YOUR OBJECTIVE - All pictures are to be dropped, and the remaining data set down exactly.

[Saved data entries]
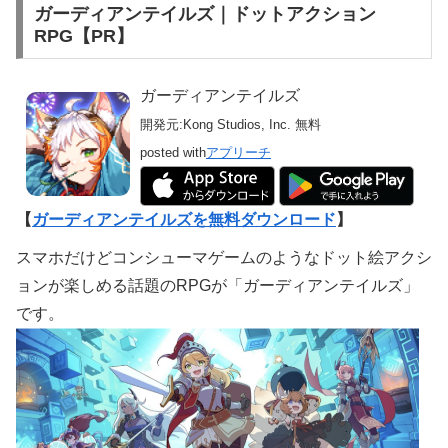
ガーディアンテイルズ｜ドットアクション
RPG【PR】
ガーディアンテイルズ
開発元:
Kong Studios, Inc.
無料
posted with
アプリーチ
【
ガーディアンテイルズを無料ダウンロード
】
スマホだけどコンシューマゲームのようなドット絵アクシ
ョンが楽しめる話題のRPGが「ガーディアンテイルズ」
です。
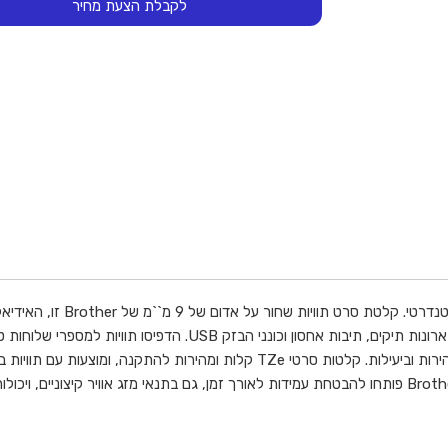
לקבלת הצעת מחיר
טקסט שחור על סרט אדום. רוחב
הפתרון המושלם לזיהוי תכולות של תיקיות מסמכים, תיקי ארכיון, ארונ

RESULT OF THE TASK -
ガーディアンテイルズ｜ドットアクション
RPG【PR】
ガーディアンテイルズ
開発元:
Kong Studios, Inc.
無料
posted with
アプリーチ
【
ガーディアンテイルズを無料ダウンロード
】
スマホだけどコンシューマゲームのようなドット絵アクシ
ョンが楽しめる話題のRPGが「ガーディアンテイルズ」
です。
לקבלת הצעת מחיר
טקסט שחור על סרט אדום. רוחב
הפתרון המושלם לזיהוי תכולות של תיקיות מסמכים, תיקי ארכיון, ארונ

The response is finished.